Records to process |
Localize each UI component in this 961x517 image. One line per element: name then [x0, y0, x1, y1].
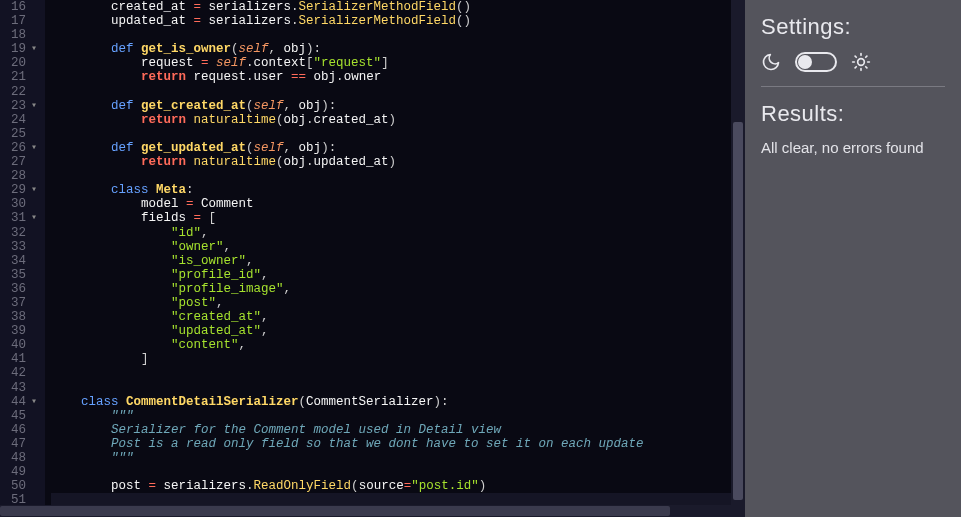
results-message: All clear, no errors found: [761, 139, 945, 156]
code-line[interactable]: ]: [51, 352, 745, 366]
code-line[interactable]: Serializer for the Comment model used in…: [51, 423, 745, 437]
line-number: 41: [0, 352, 37, 366]
line-number: 36: [0, 282, 37, 296]
line-number: 24: [0, 113, 37, 127]
line-number: 38: [0, 310, 37, 324]
line-number: 29▾: [0, 183, 37, 197]
code-line[interactable]: "updated_at",: [51, 324, 745, 338]
line-number: 21: [0, 70, 37, 84]
code-line[interactable]: """: [51, 409, 745, 423]
code-content[interactable]: created_at = serializers.SerializerMetho…: [45, 0, 745, 505]
line-number: 45: [0, 409, 37, 423]
line-number: 33: [0, 240, 37, 254]
line-number: 25: [0, 127, 37, 141]
horizontal-scrollbar-thumb[interactable]: [0, 506, 670, 516]
code-line[interactable]: "profile_image",: [51, 282, 745, 296]
line-number: 23▾: [0, 99, 37, 113]
fold-marker[interactable]: ▾: [29, 395, 37, 409]
line-number: 37: [0, 296, 37, 310]
code-line[interactable]: class Meta:: [51, 183, 745, 197]
code-line[interactable]: Post is a read only field so that we don…: [51, 437, 745, 451]
code-line[interactable]: [51, 28, 745, 42]
line-number: 44▾: [0, 395, 37, 409]
fold-marker[interactable]: ▾: [29, 99, 37, 113]
code-line[interactable]: "is_owner",: [51, 254, 745, 268]
line-number: 32: [0, 226, 37, 240]
line-number: 22: [0, 85, 37, 99]
code-line[interactable]: "content",: [51, 338, 745, 352]
code-line[interactable]: def get_created_at(self, obj):: [51, 99, 745, 113]
code-line[interactable]: [51, 493, 745, 505]
fold-marker[interactable]: ▾: [29, 211, 37, 225]
side-panel: Settings: Results: All clear, no errors …: [745, 0, 961, 517]
code-line[interactable]: "owner",: [51, 240, 745, 254]
line-number: 28: [0, 169, 37, 183]
theme-toggle[interactable]: [795, 52, 837, 72]
fold-marker[interactable]: ▾: [29, 183, 37, 197]
code-line[interactable]: updated_at = serializers.SerializerMetho…: [51, 14, 745, 28]
code-line[interactable]: [51, 169, 745, 183]
line-number: 18: [0, 28, 37, 42]
settings-heading: Settings:: [761, 14, 945, 40]
code-line[interactable]: created_at = serializers.SerializerMetho…: [51, 0, 745, 14]
code-line[interactable]: return naturaltime(obj.updated_at): [51, 155, 745, 169]
code-line[interactable]: model = Comment: [51, 197, 745, 211]
moon-icon: [761, 52, 781, 72]
line-number-gutter: 16171819▾20212223▾242526▾272829▾3031▾323…: [0, 0, 45, 505]
horizontal-scrollbar[interactable]: [0, 505, 745, 517]
code-line[interactable]: [51, 465, 745, 479]
line-number: 50: [0, 479, 37, 493]
vertical-scrollbar[interactable]: [731, 0, 745, 505]
code-line[interactable]: "post",: [51, 296, 745, 310]
svg-line-8: [866, 56, 867, 57]
svg-line-3: [855, 56, 856, 57]
line-number: 31▾: [0, 211, 37, 225]
panel-divider: [761, 86, 945, 87]
code-line[interactable]: "created_at",: [51, 310, 745, 324]
code-line[interactable]: [51, 366, 745, 380]
vertical-scrollbar-thumb[interactable]: [733, 122, 743, 500]
code-line[interactable]: def get_is_owner(self, obj):: [51, 42, 745, 56]
svg-point-0: [858, 59, 865, 66]
line-number: 34: [0, 254, 37, 268]
code-line[interactable]: request = self.context["request"]: [51, 56, 745, 70]
line-number: 19▾: [0, 42, 37, 56]
line-number: 26▾: [0, 141, 37, 155]
svg-line-7: [855, 67, 856, 68]
theme-toggle-knob: [798, 55, 812, 69]
line-number: 27: [0, 155, 37, 169]
theme-row: [761, 52, 945, 72]
code-line[interactable]: class CommentDetailSerializer(CommentSer…: [51, 395, 745, 409]
line-number: 51: [0, 493, 37, 505]
code-line[interactable]: [51, 381, 745, 395]
line-number: 17: [0, 14, 37, 28]
code-line[interactable]: """: [51, 451, 745, 465]
line-number: 30: [0, 197, 37, 211]
code-line[interactable]: fields = [: [51, 211, 745, 225]
svg-line-4: [866, 67, 867, 68]
line-number: 39: [0, 324, 37, 338]
results-heading: Results:: [761, 101, 945, 127]
code-line[interactable]: post = serializers.ReadOnlyField(source=…: [51, 479, 745, 493]
line-number: 49: [0, 465, 37, 479]
code-line[interactable]: "id",: [51, 226, 745, 240]
code-line[interactable]: "profile_id",: [51, 268, 745, 282]
line-number: 46: [0, 423, 37, 437]
line-number: 48: [0, 451, 37, 465]
fold-marker[interactable]: ▾: [29, 141, 37, 155]
code-area[interactable]: 16171819▾20212223▾242526▾272829▾3031▾323…: [0, 0, 745, 505]
line-number: 16: [0, 0, 37, 14]
line-number: 20: [0, 56, 37, 70]
sun-icon: [851, 52, 871, 72]
line-number: 47: [0, 437, 37, 451]
code-line[interactable]: return naturaltime(obj.created_at): [51, 113, 745, 127]
code-line[interactable]: [51, 127, 745, 141]
code-line[interactable]: def get_updated_at(self, obj):: [51, 141, 745, 155]
code-line[interactable]: return request.user == obj.owner: [51, 70, 745, 84]
line-number: 43: [0, 381, 37, 395]
line-number: 35: [0, 268, 37, 282]
fold-marker[interactable]: ▾: [29, 42, 37, 56]
line-number: 40: [0, 338, 37, 352]
code-line[interactable]: [51, 85, 745, 99]
editor-pane: 16171819▾20212223▾242526▾272829▾3031▾323…: [0, 0, 745, 517]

Exercise requirements | Could you output every record above exactly as it appears, without the pictures?

Response to this exercise |
Localize each UI component in this 961x517 image. One line per element: name then [x0, y0, x1, y1].
results-message: All clear, no errors found: [761, 139, 945, 156]
code-line[interactable]: ]: [51, 352, 745, 366]
code-line[interactable]: Serializer for the Comment model used in…: [51, 423, 745, 437]
line-number: 41: [0, 352, 37, 366]
line-number: 36: [0, 282, 37, 296]
line-number: 24: [0, 113, 37, 127]
line-number: 38: [0, 310, 37, 324]
line-number: 29▾: [0, 183, 37, 197]
code-line[interactable]: "updated_at",: [51, 324, 745, 338]
line-number: 21: [0, 70, 37, 84]
code-line[interactable]: """: [51, 409, 745, 423]
code-content[interactable]: created_at = serializers.SerializerMetho…: [45, 0, 745, 505]
line-number: 45: [0, 409, 37, 423]
line-number: 33: [0, 240, 37, 254]
line-number: 25: [0, 127, 37, 141]
horizontal-scrollbar-thumb[interactable]: [0, 506, 670, 516]
code-line[interactable]: "profile_image",: [51, 282, 745, 296]
line-number: 23▾: [0, 99, 37, 113]
fold-marker[interactable]: ▾: [29, 395, 37, 409]
line-number: 37: [0, 296, 37, 310]
code-line[interactable]: class Meta:: [51, 183, 745, 197]
code-line[interactable]: Post is a read only field so that we don…: [51, 437, 745, 451]
code-line[interactable]: [51, 28, 745, 42]
line-number: 44▾: [0, 395, 37, 409]
fold-marker[interactable]: ▾: [29, 99, 37, 113]
code-line[interactable]: "is_owner",: [51, 254, 745, 268]
line-number: 32: [0, 226, 37, 240]
line-number: 22: [0, 85, 37, 99]
code-line[interactable]: "content",: [51, 338, 745, 352]
code-line[interactable]: def get_created_at(self, obj):: [51, 99, 745, 113]
code-line[interactable]: [51, 493, 745, 505]
fold-marker[interactable]: ▾: [29, 211, 37, 225]
side-panel: Settings: Results: All clear, no errors …: [745, 0, 961, 517]
code-line[interactable]: "owner",: [51, 240, 745, 254]
line-number: 28: [0, 169, 37, 183]
theme-toggle[interactable]: [795, 52, 837, 72]
fold-marker[interactable]: ▾: [29, 183, 37, 197]
code-line[interactable]: updated_at = serializers.SerializerMetho…: [51, 14, 745, 28]
code-line[interactable]: [51, 169, 745, 183]
line-number: 18: [0, 28, 37, 42]
settings-heading: Settings:: [761, 14, 945, 40]
code-line[interactable]: created_at = serializers.SerializerMetho…: [51, 0, 745, 14]
code-line[interactable]: return naturaltime(obj.updated_at): [51, 155, 745, 169]
code-line[interactable]: model = Comment: [51, 197, 745, 211]
moon-icon: [761, 52, 781, 72]
line-number-gutter: 16171819▾20212223▾242526▾272829▾3031▾323…: [0, 0, 45, 505]
horizontal-scrollbar[interactable]: [0, 505, 745, 517]
code-line[interactable]: [51, 465, 745, 479]
line-number: 50: [0, 479, 37, 493]
vertical-scrollbar[interactable]: [731, 0, 745, 505]
code-line[interactable]: "post",: [51, 296, 745, 310]
svg-line-8: [866, 56, 867, 57]
svg-line-3: [855, 56, 856, 57]
line-number: 31▾: [0, 211, 37, 225]
panel-divider: [761, 86, 945, 87]
code-line[interactable]: "created_at",: [51, 310, 745, 324]
code-line[interactable]: [51, 366, 745, 380]
vertical-scrollbar-thumb[interactable]: [733, 122, 743, 500]
code-line[interactable]: def get_is_owner(self, obj):: [51, 42, 745, 56]
svg-point-0: [858, 59, 865, 66]
line-number: 34: [0, 254, 37, 268]
code-line[interactable]: request = self.context["request"]: [51, 56, 745, 70]
line-number: 19▾: [0, 42, 37, 56]
line-number: 26▾: [0, 141, 37, 155]
svg-line-7: [855, 67, 856, 68]
theme-toggle-knob: [798, 55, 812, 69]
line-number: 27: [0, 155, 37, 169]
theme-row: [761, 52, 945, 72]
code-line[interactable]: class CommentDetailSerializer(CommentSer…: [51, 395, 745, 409]
line-number: 51: [0, 493, 37, 505]
code-line[interactable]: [51, 381, 745, 395]
line-number: 17: [0, 14, 37, 28]
code-line[interactable]: """: [51, 451, 745, 465]
line-number: 30: [0, 197, 37, 211]
code-line[interactable]: fields = [: [51, 211, 745, 225]
svg-line-4: [866, 67, 867, 68]
line-number: 39: [0, 324, 37, 338]
results-heading: Results:: [761, 101, 945, 127]
code-line[interactable]: post = serializers.ReadOnlyField(source=…: [51, 479, 745, 493]
line-number: 49: [0, 465, 37, 479]
code-line[interactable]: "id",: [51, 226, 745, 240]
code-line[interactable]: "profile_id",: [51, 268, 745, 282]
line-number: 46: [0, 423, 37, 437]
line-number: 48: [0, 451, 37, 465]
fold-marker[interactable]: ▾: [29, 141, 37, 155]
code-area[interactable]: 16171819▾20212223▾242526▾272829▾3031▾323…: [0, 0, 745, 505]
line-number: 16: [0, 0, 37, 14]
line-number: 20: [0, 56, 37, 70]
sun-icon: [851, 52, 871, 72]
line-number: 47: [0, 437, 37, 451]
code-line[interactable]: return naturaltime(obj.created_at): [51, 113, 745, 127]
code-line[interactable]: [51, 127, 745, 141]
code-line[interactable]: def get_updated_at(self, obj):: [51, 141, 745, 155]
code-line[interactable]: return request.user == obj.owner: [51, 70, 745, 84]
line-number: 43: [0, 381, 37, 395]
line-number: 35: [0, 268, 37, 282]
fold-marker[interactable]: ▾: [29, 42, 37, 56]
line-number: 40: [0, 338, 37, 352]
code-line[interactable]: [51, 85, 745, 99]
editor-pane: 16171819▾20212223▾242526▾272829▾3031▾323…: [0, 0, 745, 517]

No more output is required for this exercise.